In "classic" Rosum's bed 3 crops are sown on the borovka: Beets + onions + carrots. I, as a longtime fan and experimenter of mixed plantings and intermediate crops, decided to leave this scheme and supplement it. In the very edge of the boletus, beets were sown with grooves on one side (intentionally thickened - after 5 cm), on the other - carrots. Middle - onion - sevok + dill. Radishes were sown between onions and beets and onions and carrots (it didn’t interfere with anything - at the moment when the beets and carrots had 1-2 true leaves, the radish was already harvested). In addition, seedlings were planted in the garden: basil, undersized marigolds, strawberry seedlings (and even gave a harvest) and Savoy cabbage on the ends.

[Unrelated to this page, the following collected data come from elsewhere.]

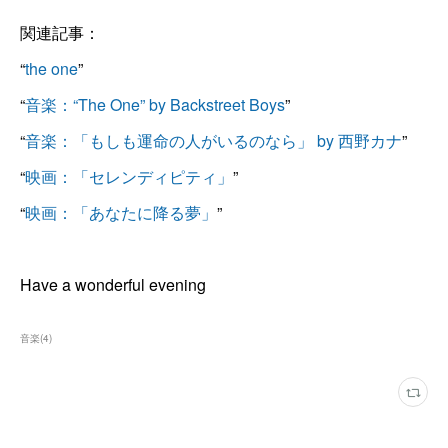
関連記事：
“
the one
”
“
音楽：“The One” by Backstreet Boys
”
“
音楽：「もしも運命の人がいるのなら」 by 西野カナ
”
“
映画：「セレンディピティ」
”
“
映画：「あなたに降る夢」
”
Have a wonderful evening
音楽
(
4
)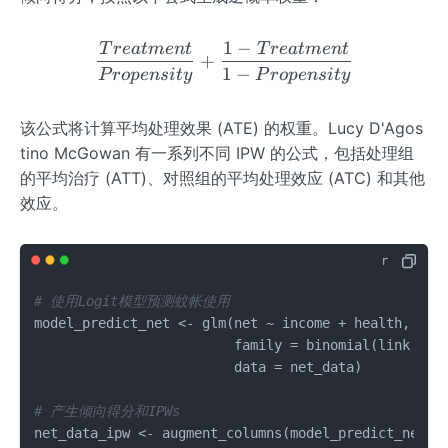
1
−
T
re
a
t
m
e
n
t
T
re
a
t
m
e
n
t
\frac{Treatment}{Propens
+
1
−
P
ro
p
e
n
s
i
t
y
P
ro
p
e
n
s
i
t
y
该公式将计算平均处理效果 (ATE) 的权重。Lucy D'Agos
tino McGowan 有一系列不同 IPW 的公式，包括处理组
的平均治疗 (ATT)、对照组的平均处理效应 (ATC) 和其他
效应。
# 使用Logit模型预测蚊帐使用
model_predict_net 
<-
 glm
(
net 
~
 income 
+
 health
,
                         family 
=
 binomial
(
link 
=
"
                         data 
=
 net_data
)
# 产生倾向得分和IPWs
net_data_ipw 
<-
 augment_columns
(
model_predict_net
,
 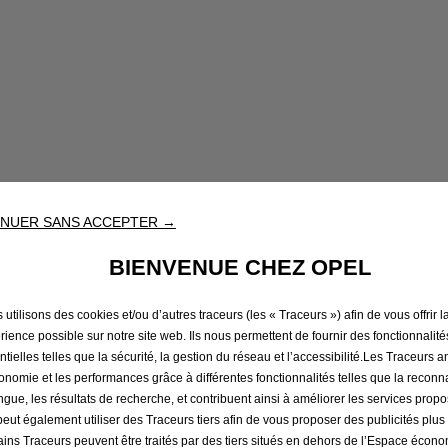
NUER SANS ACCEPTER →
BIENVENUE CHEZ OPEL
utilisons des cookies et/ou d’autres traceurs (les « Traceurs ») afin de vous offrir l
rience possible sur notre site web. Ils nous permettent de fournir des fonctionnalité
ntielles telles que la sécurité, la gestion du réseau et l’accessibilité.Les Traceurs 
gonomie et les performances grâce à différentes fonctionnalités telles que la recon
angue, les résultats de recherche, et contribuent ainsi à améliorer les services prop
 peut également utiliser des Traceurs tiers afin de vous proposer des publicités plus
ains Traceurs peuvent être traités par des tiers situés en dehors de l’Espace écon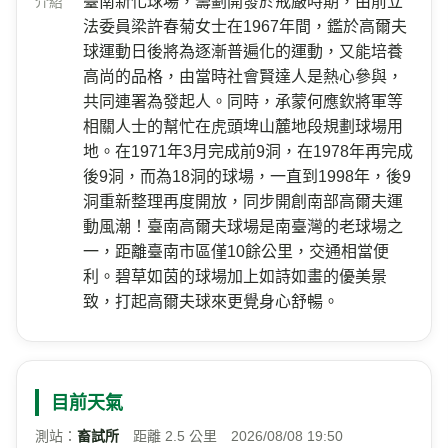
臺南新化球場，籌劃開發於戒嚴時期，由前立
介紹
法委員梁許春菊女士在1967年間，鑑於高爾夫
球運動日後將為逐漸普遍化的運動，又能培養
高尚的品格，由當時社會賢達人是熱心參與，
共同連署為發起人。同時，承蒙何應欽將軍等
相關人士的幫忙在虎頭埤山麓地段規劃球場用
地。在1971年3月完成前9洞，在1978年再完成
後9洞，而為18洞的球場，一直到1998年，後9
洞重新整理再度開放，同步開創南部高爾夫運
動風潮！臺南高爾夫球場是南臺灣的老球場之
一，距離臺南市區僅10餘公里，交通相當便
利。碧草如茵的球場加上如詩如畫的優美景
致，打起高爾夫球來更覺身心舒暢。
目前天氣
測站：
畜試所
距離 2.5 公里 2026/08/08 19:50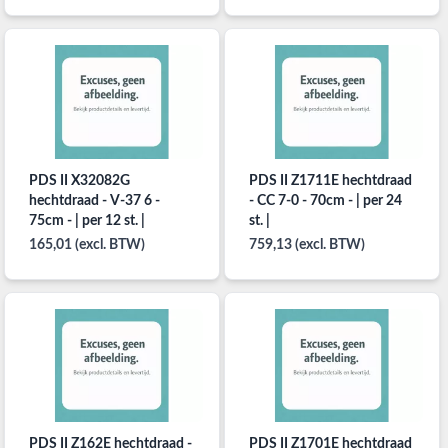
PDS II X32082G
PDS II Z1711E hechtdraad
hechtdraad - V-37 6 -
- CC 7-0 - 70cm - | per 24
75cm - | per 12 st. |
st. |
165,01 (excl. BTW)
759,13 (excl. BTW)
PDS II Z162E hechtdraad -
PDS II Z1701E hechtdraad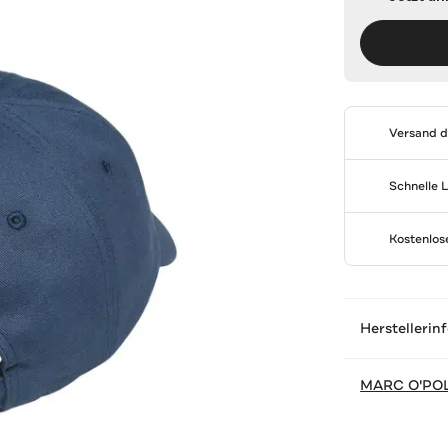
Versand 
Schnelle 
Kostenlo
Herstellerin
MARC O'PO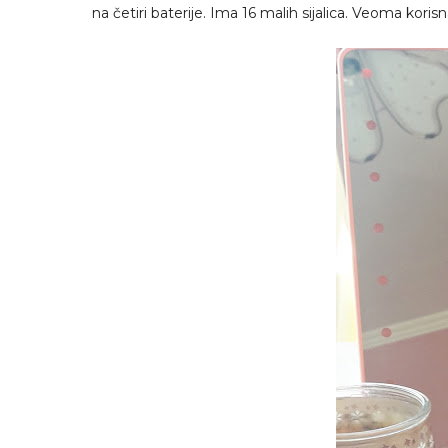
na četiri baterije. Ima 16 malih sijalica. Veoma kori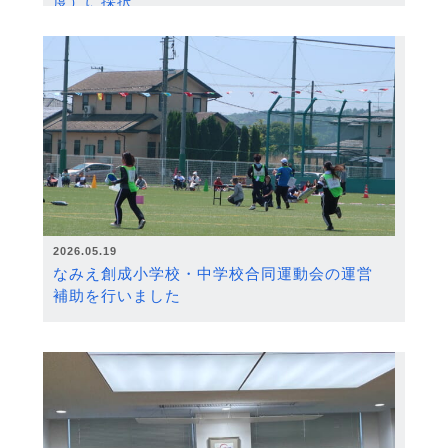
度）に採択
2026.05.19
なみえ創成小学校・中学校合同運動会の運営
補助を行いました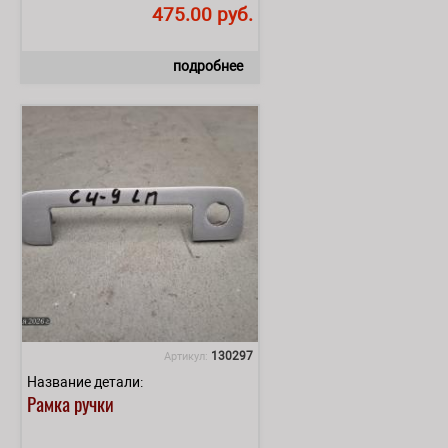
475.00 руб.
подробнее
130297
Артикул:
Название детали:
Рамка ручки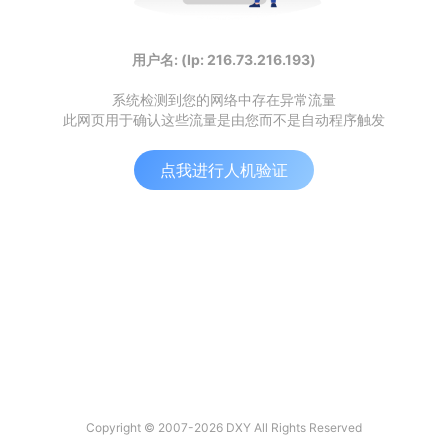
用户名: (Ip: 216.73.216.193)
系统检测到您的网络中存在异常流量
此网页用于确认这些流量是由您而不是自动程序触发
点我进行人机验证
Copyright © 2007-2026 DXY All Rights Reserved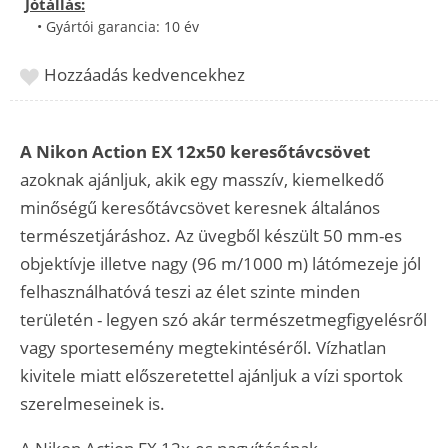
Jótállás:
• Gyártói garancia: 10 év
Hozzáadás kedvencekhez
A Nikon Action EX 12x50 keresőtávcsövet
azoknak ajánljuk, akik egy masszív, kiemelkedő
minőségű keresőtávcsövet keresnek általános
természetjáráshoz. Az üvegből készült 50 mm-es
objektívje illetve nagy (96 m/1000 m) látómezeje jól
felhasználhatóvá teszi az élet szinte minden
területén - legyen szó akár természetmegfigyelésről
vagy sportesemény megtekintéséről. Vízhatlan
kivitele miatt előszeretettel ajánljuk a vízi sportok
szerelmeseinek is.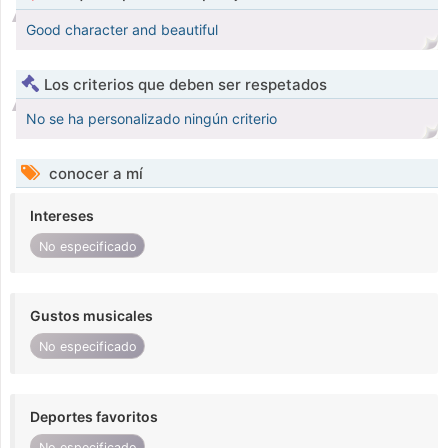
Good character and beautiful
Los criterios que deben ser respetados
No se ha personalizado ningún criterio
conocer a mí
Intereses
No especificado
Gustos musicales
No especificado
Deportes favoritos
No especificado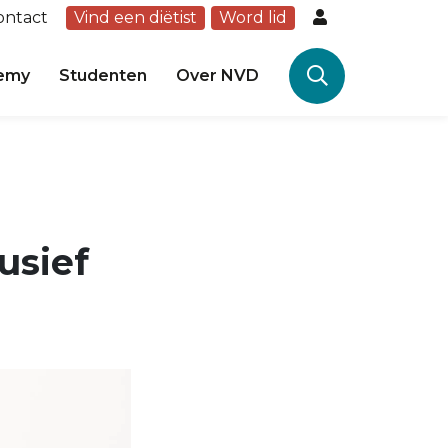
ontact
Vind een diëtist
Word lid
emy
Studenten
Over NVD
usief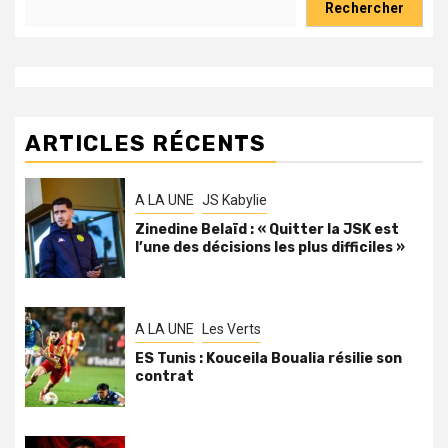
Rechercher
ARTICLES RÉCENTS
A LA UNE
JS Kabylie
Zinedine Belaïd : « Quitter la JSK est
l’une des décisions les plus difficiles »
A LA UNE
Les Verts
ES Tunis : Kouceila Boualia résilie son
contrat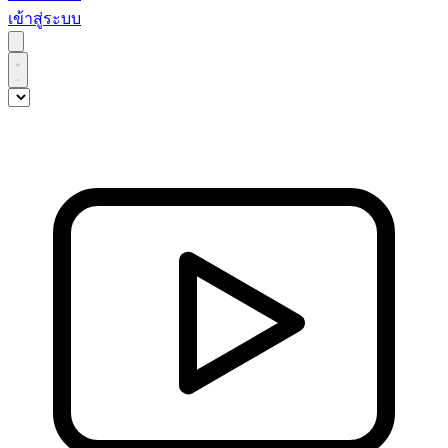
เข้าสู่ระบบ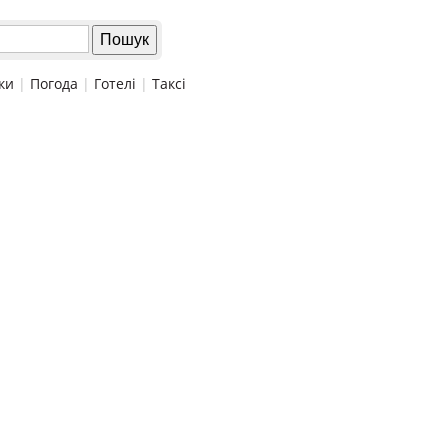
ки
|
Погода
|
Готелі
|
Таксі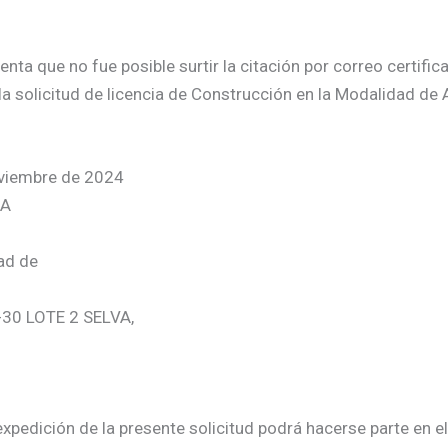
a que no fue posible surtir la citación por correo certificad
a solicitud de licencia de Construcción en la Modalidad de 
oviembre de 2024
IA
dad de
7-30 LOTE 2 SELVA,
xpedición de la presente solicitud podrá hacerse parte en el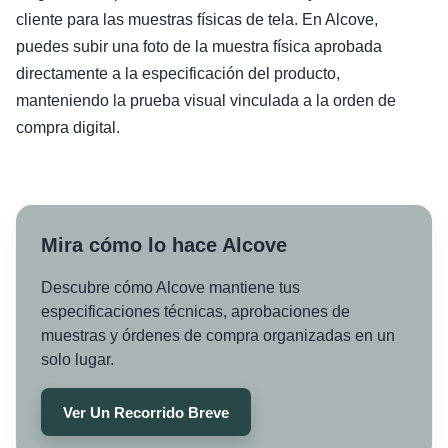
cliente para las muestras físicas de tela. En Alcove,
puedes subir una foto de la muestra física aprobada
directamente a la especificación del producto,
manteniendo la prueba visual vinculada a la orden de
compra digital.
Mira cómo lo hace Alcove
Descubre cómo Alcove mantiene tus
especificaciones técnicas, aprobaciones de
muestras y órdenes de compra organizadas en un
solo lugar.
Ver Un Recorrido Breve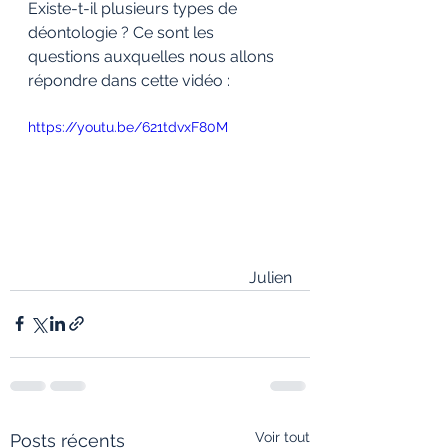
Existe-t-il plusieurs types de 
déontologie ? Ce sont les 
questions auxquelles nous allons 
répondre dans cette vidéo :
https://youtu.be/621tdvxF80M
Julien
Voir tout
Posts récents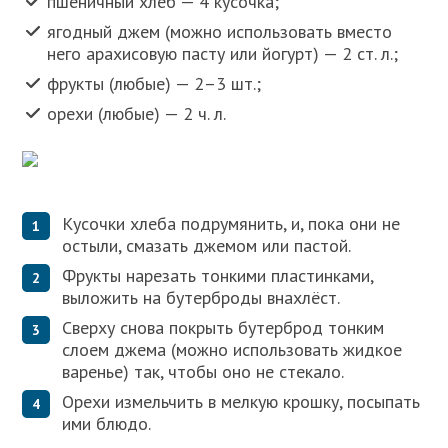
пшеничный хлеб — 4 кусочка;
ягодный джем (можно использовать вместо
него арахисовую пасту или йогурт) — 2 ст. л.;
фрукты (любые) — 2–3 шт.;
орехи (любые) — 2 ч. л.
Кусочки хлеба подрумянить, и, пока они не
остыли, смазать джемом или пастой.
Фрукты нарезать тонкими пластинками,
выложить на бутерброды внахлёст.
Сверху снова покрыть бутерброд тонким
слоем джема (можно использовать жидкое
варенье) так, чтобы оно не стекало.
Орехи измельчить в мелкую крошку, посыпать
ими блюдо.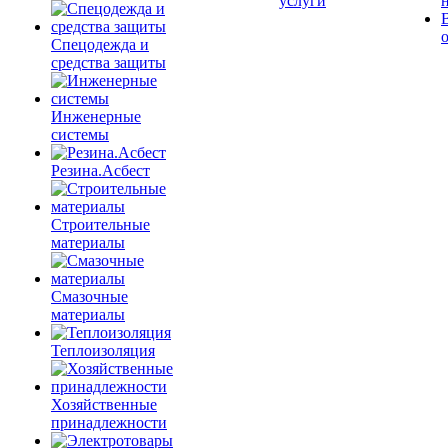
услуги
Спецодежда и
средства защиты
Инженерные
системы
Резина.Асбест
Строительные
материалы
Смазочные
материалы
Теплоизоляция
Хозяйственные
принадлежности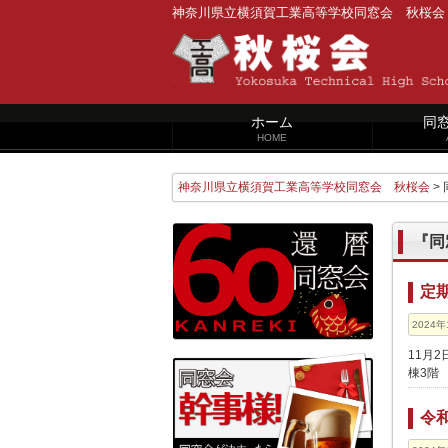
神奈川県立横須賀工業高等学校同窓会 秋桜会
ホーム
同
HOME
神奈川県立横須賀工業高等学校同窓会 秋桜会
>
『同
定期
2024年
11月
棟3階
令和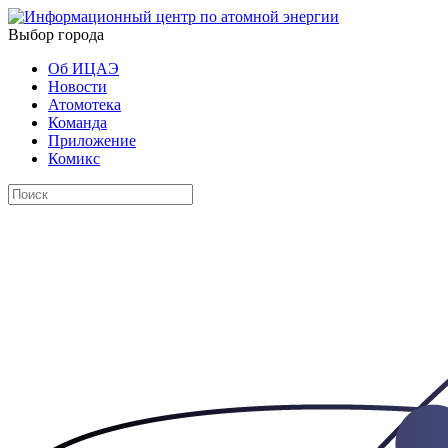
Выбор города
Об ИЦАЭ
Новости
Атомотека
Команда
Приложение
Комикс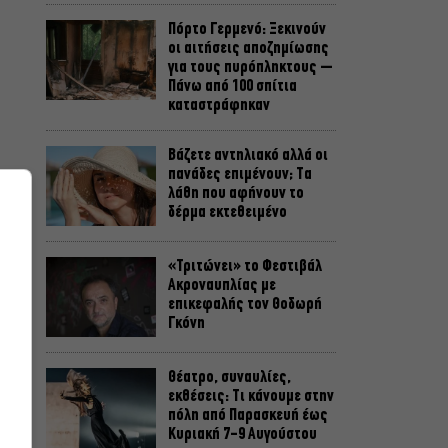
Πόρτο Γερμενό: Ξεκινούν
οι αιτήσεις αποζημίωσης
για τους πυρόπληκτους –
Πάνω από 100 σπίτια
καταστράφηκαν
Βάζετε αντηλιακό αλλά οι
πανάδες επιμένουν; Τα
ο
λάθη που αφήνουν το
δέρμα εκτεθειμένο
«Τριτώνει» το Φεστιβάλ
Ακροναυπλίας με
επικεφαλής τον Θοδωρή
Γκόνη
υ
Θέατρο, συναυλίες,
εκθέσεις: Τι κάνουμε στην
πόλη από Παρασκευή έως
Κυριακή 7-9 Αυγούστου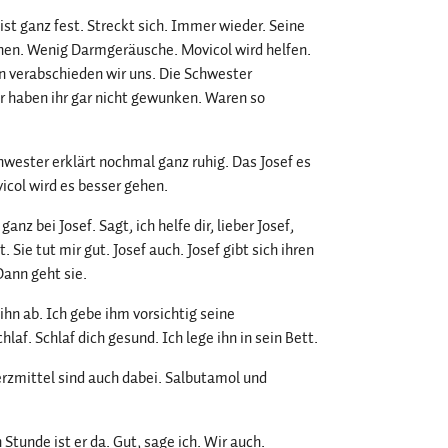
ist ganz fest. Streckt sich. Immer wieder. Seine
chen. Wenig Darmgeräusche. Movicol wird helfen.
n verabschieden wir uns. Die Schwester
ir haben ihr gar nicht gewunken. Waren so
hwester erklärt nochmal ganz ruhig. Das Josef es
icol wird es besser gehen.
anz bei Josef. Sagt, ich helfe dir, lieber Josef,
 Sie tut mir gut. Josef auch. Josef gibt sich ihren
Dann geht sie.
ihn ab. Ich gebe ihm vorsichtig seine
laf. Schlaf dich gesund. Ich lege ihn in sein Bett.
erzmittel sind auch dabei. Salbutamol und
Stunde ist er da. Gut, sage ich. Wir auch.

Sprayed 3 times during the summer biococktail. There were practically no weeds. I tried to mulch, but because of the density of plantings, there was simply nowhere ... the whole area was occupied.

According to the results: The harvest of radishes, dill has already been harvested (just a record: both greens (and dried, and in blanks), basil: all summer - leaves from the palm of your hand and continues to grow, cabbage - leaves for cabbage rolls and green borscht, berries from large-fruited strawberries - and the new whiskers take root beautifully among beets and carrots.

Onion harvest - not very large, but sweet salad - a bucket. Marigolds bloom beautifully! And this is only an intermediate "harvest - the main one is still in the garden, but the fact that I already see beets in August of quite an impressive size pleases me and makes me draw conclusions.

I have used mulching with mowed grass on my site before and the effect pleased me - I saw the result: it is always wet under the mulch, weeds do not grow, my plants are comfortable, neither cold nor heat are afraid. One good shelter was enough from the beginning of summer until the fall.

But what I discovered this season, using EM technology and EM drugs for the first time, just shocked and inspired me. Laid first time organics on Rosum's bed with the drug Radiance-3 it lasted for two weeks - it just melted before our eyes - the wooden skeleton of the first layer was already visible. I had to report it constantly - but the volume is not small .... But, isn’t it a joy when everything you give this season right away works for the harvest and increases the fertility and humus content in your soil!